1. Vorrichtung zur Trennung von Stoffgemischen sowie zur Durchführung von chemischen Reaktionen zwischen nicht mischbaren fluiden Medien im Mikromaßstab umfassend eine erste Kanalplatte mit mindestens einem ersten

Prozesskanal für ein erstes fluides Medium, einem Einlaß und einem Auslaß sowie jeweils einem Verbindung- bzw. Verteilkanal, der den Einlass mit dem ersten Prozesskanal verbindet und einem weiteren Verbindung- bzw. Verteilkanal, der den ersten Prozesskanal mit dem Auslass verbindet, eine zweite Kanalplatte mit mindestens einem zweiten Prozesskanal für ein zweites, mit dem ersten nicht mischbares fluides Medium, einem Einlaß und einem Auslaß sowie jeweils einem Verbindung- bzw. Verteilkanal, der den Einlass mit dem zweiten Prozesskanal verbindet und einem weiteren Verbindung- bzw. Verteilkanal, der den zweiten Prozesskanal mit dem Auslass verbindet, sowie einem Mikrosieb als Trennmittel zwischen beiden Prozesskanälen,

dadurch gekennzeichnet dass das Mikrosieb eine Vielzahl von Öffnungen enthält, die ein Aspektverhältnis von 1,5 bis 10 aufweisen.

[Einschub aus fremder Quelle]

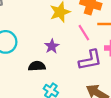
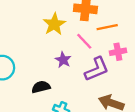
purple star: (52, 46) -> (63, 60), moved

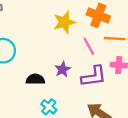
purple star: (63, 60) -> (63, 69), moved

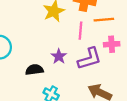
pink line: (89, 46) -> (81, 31), turned 42

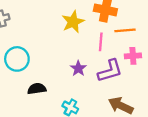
black semicircle: (34, 70) -> (37, 89), moved

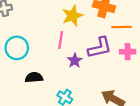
pink line: (101, 42) -> (61, 40), moved
purple L-shape: (110, 71) -> (100, 48), moved

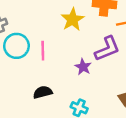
pink line: (61, 40) -> (43, 51), moved
cyan circle: (17, 48) -> (16, 46), moved

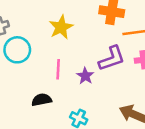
yellow star: (73, 19) -> (61, 27), moved
pink line: (43, 51) -> (58, 69), moved

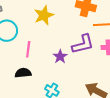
pink line: (58, 69) -> (28, 49), moved

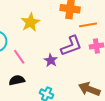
pink line: (28, 49) -> (19, 57), turned -35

2. Vorrichtung gemäß Anspruch 1, wobei die Öffnungen des Mikrosiebs vorzugsweise annähernd gleich groß und im wesentlichen regelmäßig auf dem

Mikrosieb verteilt sind.

3. Vorrichtung gemäß Anspruch 1 oder 2, wobei der Durchmesser der Öffnungen des Mikrosiebs 0,2 bis 5 μm beträgt.

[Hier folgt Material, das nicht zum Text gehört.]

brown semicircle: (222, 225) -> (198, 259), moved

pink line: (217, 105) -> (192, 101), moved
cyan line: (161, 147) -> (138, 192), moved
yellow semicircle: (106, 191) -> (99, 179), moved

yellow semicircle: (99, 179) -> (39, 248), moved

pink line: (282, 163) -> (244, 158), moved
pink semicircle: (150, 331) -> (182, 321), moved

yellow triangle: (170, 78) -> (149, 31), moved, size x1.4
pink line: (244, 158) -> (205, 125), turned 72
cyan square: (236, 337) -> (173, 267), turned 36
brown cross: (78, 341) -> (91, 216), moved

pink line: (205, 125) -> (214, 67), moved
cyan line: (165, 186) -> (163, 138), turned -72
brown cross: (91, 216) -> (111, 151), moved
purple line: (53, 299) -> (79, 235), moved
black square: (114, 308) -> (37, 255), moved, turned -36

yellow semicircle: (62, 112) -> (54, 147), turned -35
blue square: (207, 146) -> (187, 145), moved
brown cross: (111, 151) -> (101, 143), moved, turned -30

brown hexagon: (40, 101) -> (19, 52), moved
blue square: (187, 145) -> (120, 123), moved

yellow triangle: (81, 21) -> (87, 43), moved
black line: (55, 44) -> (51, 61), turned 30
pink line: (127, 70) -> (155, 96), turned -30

4. Vorrichtung gemäß einem der Ansprüche 1 bis 3, wobei die Dicke des Mikrosiebs 0,5 bis 10 μm beträgt .

5. Vorrichtung gemäß einem der Ansprüche 1 bis 4, wobei die Porosität des Mikrosiebs zwischen 10% und 70% beträgt.

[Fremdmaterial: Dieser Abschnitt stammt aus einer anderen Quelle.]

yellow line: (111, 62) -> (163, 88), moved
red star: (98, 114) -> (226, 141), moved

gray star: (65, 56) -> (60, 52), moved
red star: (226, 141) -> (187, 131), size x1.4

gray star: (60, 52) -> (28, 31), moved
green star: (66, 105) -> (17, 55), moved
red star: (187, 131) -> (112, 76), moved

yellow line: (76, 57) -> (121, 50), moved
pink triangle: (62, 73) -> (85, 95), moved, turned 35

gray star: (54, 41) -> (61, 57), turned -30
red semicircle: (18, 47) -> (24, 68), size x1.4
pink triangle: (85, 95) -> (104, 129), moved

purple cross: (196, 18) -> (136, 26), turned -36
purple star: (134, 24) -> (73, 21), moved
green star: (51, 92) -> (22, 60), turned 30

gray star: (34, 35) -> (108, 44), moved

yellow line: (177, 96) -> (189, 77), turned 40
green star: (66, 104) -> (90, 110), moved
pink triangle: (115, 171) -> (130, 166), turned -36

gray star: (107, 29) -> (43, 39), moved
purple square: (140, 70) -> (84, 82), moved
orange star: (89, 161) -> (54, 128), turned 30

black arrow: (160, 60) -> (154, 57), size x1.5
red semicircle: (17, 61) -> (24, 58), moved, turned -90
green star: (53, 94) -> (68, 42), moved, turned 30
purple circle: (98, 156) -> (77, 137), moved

6. Vorrichtung gemäß einem der Ansprüche 1 bis 5, wobei die Oberfläche des Mikrosiebs beschichtet ist.

7. Vorrichtung gemäß einem der Ansprüche 1 bis 6, wobei die Prozesskanäle für mindestens eines der beiden Fluide durch Öffnungen in einer Distanzfolie gebildet werden, welche zwischen dem Mikrosieb und der jeweiligen

Kanalplatte eingebracht ist.

8. Vorrichtung gemäß einem der Ansprüche 1 bis 7, wobei die Vorrichtung zusätzlich mit Mitteln zur Einbringung bzw. zum Austrag von Wärme ausgestattet ist.

9. Apparat umfassend mindestens zwei Vorrichtungen gemäß einem der

Ansprüche 1 bis 8, wobei die Vorrichtungen miteinander verschaltet sind.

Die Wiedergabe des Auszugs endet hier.